What to work on: Copy each line that includes the string "bonsai" from the material into your answer.
━━━ Data shown
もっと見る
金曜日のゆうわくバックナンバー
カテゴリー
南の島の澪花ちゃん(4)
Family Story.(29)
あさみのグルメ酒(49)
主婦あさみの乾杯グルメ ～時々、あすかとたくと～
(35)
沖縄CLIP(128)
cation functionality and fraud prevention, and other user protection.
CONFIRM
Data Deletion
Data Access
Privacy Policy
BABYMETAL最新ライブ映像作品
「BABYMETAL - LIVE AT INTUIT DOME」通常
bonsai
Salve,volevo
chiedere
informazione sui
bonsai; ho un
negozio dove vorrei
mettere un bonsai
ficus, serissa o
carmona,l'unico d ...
━━━━━━
━━━ Data shown
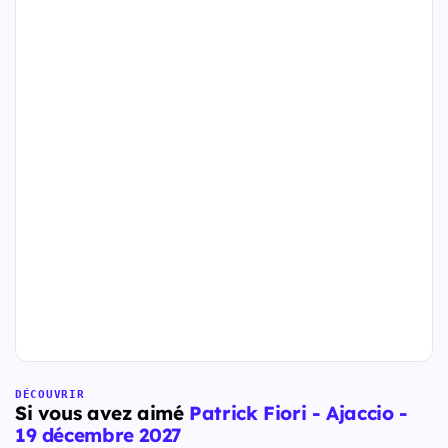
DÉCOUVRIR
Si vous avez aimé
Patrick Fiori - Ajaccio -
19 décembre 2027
━━━━━━
Task answer:
bonsai
bonsai; ho un
mettere un bonsai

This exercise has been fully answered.